What Is Nmap?
Nmap (Network Mapper) is a free, open-source tool used for network discovery, port scanning, service detection, and security auditing. Originally released in 1997, it remains the most widely used network scanning tool in cybersecurity — relied on by penetration testers, sysadmins, and network engineers worldwide.
Nmap works by sending crafted packets to target hosts and analyzing the responses to determine which hosts are up, which ports are open, what services are running, and even what operating system is in use. It runs on Linux, Windows, and macOS, and its functionality can be extended with the Nmap Scripting Engine (NSE).
Important: Only scan networks and systems you own or have explicit written permission to test. Unauthorized scanning is illegal in most jurisdictions.
Installation
Nmap comes pre-installed on Kali Linux and Parrot OS. For other systems:
- Debian/Ubuntu:
sudo apt install nmap - macOS (Homebrew):
brew install nmap - Windows: Download the installer from nmap.org
Basic Scan Types
Host Discovery (Ping Scan)
Before scanning ports, identify which hosts are online:
nmap -sn 192.168.1.0/24This sends ICMP echo requests and ARP requests (on local networks) to discover live hosts without scanning ports. Useful for quickly mapping a network.
Default Scan
nmap 192.168.1.1Scans the 1,000 most common TCP ports on a single host. A good starting point for most assessments.
SYN Scan (Stealth Scan)
sudo nmap -sS 192.168.1.1The most popular scan type. Sends SYN packets but never completes the TCP handshake, making it faster and less likely to appear in application logs. Requires root/administrator privileges.
UDP Scan
sudo nmap -sU 192.168.1.1Scans UDP ports — slower than TCP scans but essential, since many critical services (DNS, SNMP, DHCP) run over UDP and are often overlooked.
Service and Version Detection
nmap -sV 192.168.1.1Probes open ports to determine the specific service name and version number. This is critical for identifying outdated or vulnerable software. For example, discovering Apache httpd 2.2.14 immediately flags a potentially exploitable target.
OS Detection
sudo nmap -O 192.168.1.1Analyzes TCP/IP stack fingerprints to guess the target's operating system and version. Accuracy depends on having at least one open and one closed port visible.
Aggressive Scan
sudo nmap -A 192.168.1.1Enables OS detection (-O), version detection (-sV), script scanning (-sC), and traceroute all at once. Very noisy — ideal for lab environments, not stealth-required engagements.

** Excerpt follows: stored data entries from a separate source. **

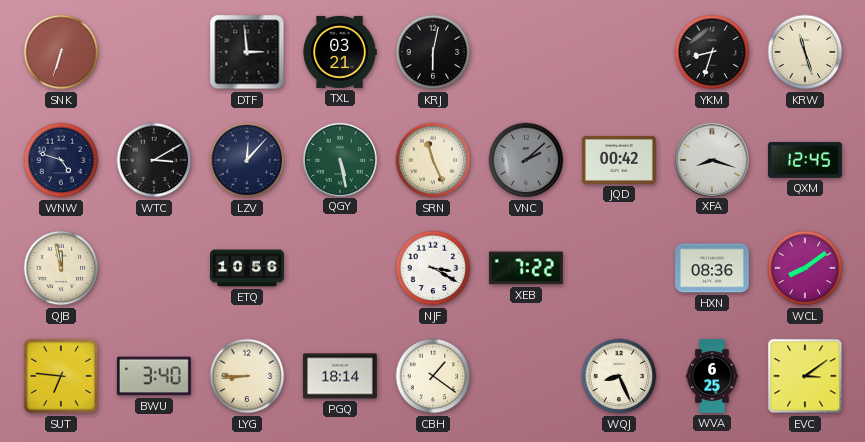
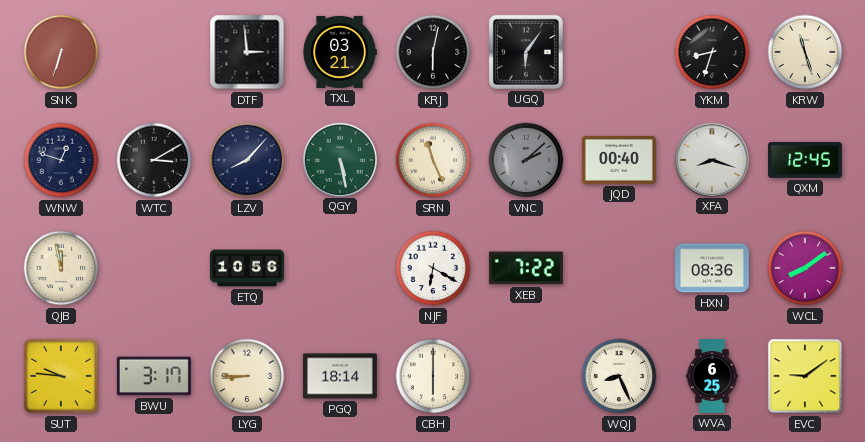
UGQ: none -> 6:06
WNW: 4:48 -> 12:48
LZV: 12:07 -> 8:07
JQD: 00:42 -> 00:40
NJF: 3:20 -> 6:20
SUT: 6:46 -> 9:46
BWU: 3:40 -> 3:17
CBH: 1:21 -> 6:00
EVC: 3:09 -> 9:09
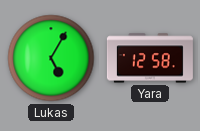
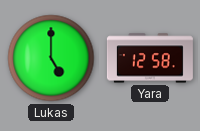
Lukas: 5:05 -> 5:00
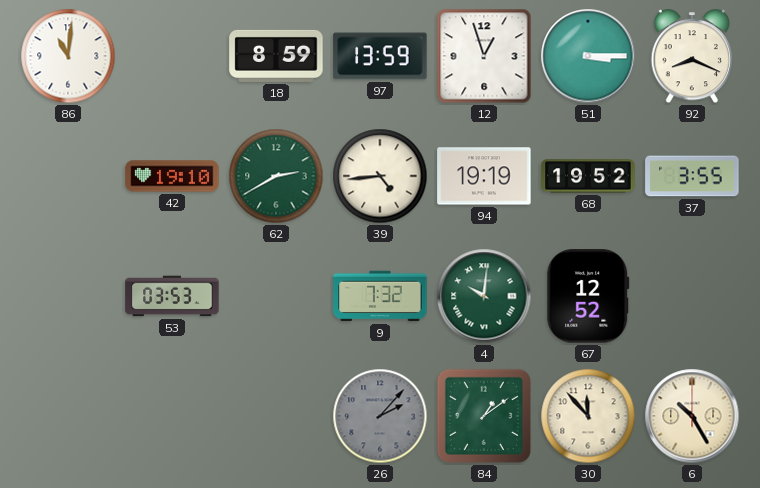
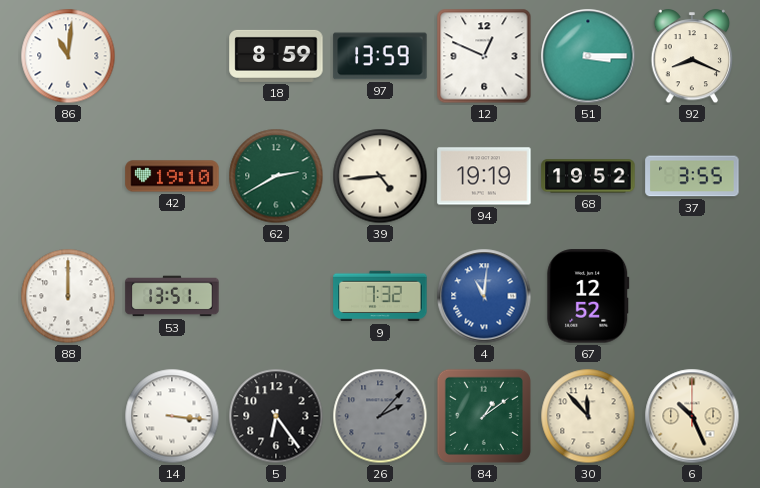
12: 12:57 -> 12:49
88: none -> 12:00
53: 03:53 -> 13:51
4: 10:01 -> 11:01
4 dial: green -> blue
14: none -> 3:16
5: none -> 6:24
6: 10:25 -> 10:26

The Nmap Scripting Engine (NSE)
NSE allows Nmap to run automated scripts against discovered services. Scripts are categorized by type:
- default: Safe, commonly useful scripts run with
-sC - vuln: Check for known vulnerabilities
- auth: Test authentication bypass or default credentials
- brute: Brute-force login services
- discovery: Gather additional information about services
Example — scan for SMB vulnerabilities (like EternalBlue):
nmap --script smb-vuln-ms17-010 -p 445 192.168.1.1Useful Nmap Flags Reference
| Flag | Description |
|---|---|
-p 80,443 | Scan specific ports |
-p- | Scan all 65,535 ports |
-T4 | Faster timing (T0=paranoid, T5=insane) |
-oN output.txt | Save output in normal format |
-oX output.xml | Save output in XML format |
-v | Verbose output |
--open | Only show open ports |
Mastering Nmap is a fundamental milestone in any security professional's toolkit. Practice it in home lab environments and on platforms like TryHackMe and Hack The Box to build intuition for interpreting scan results in real-world contexts.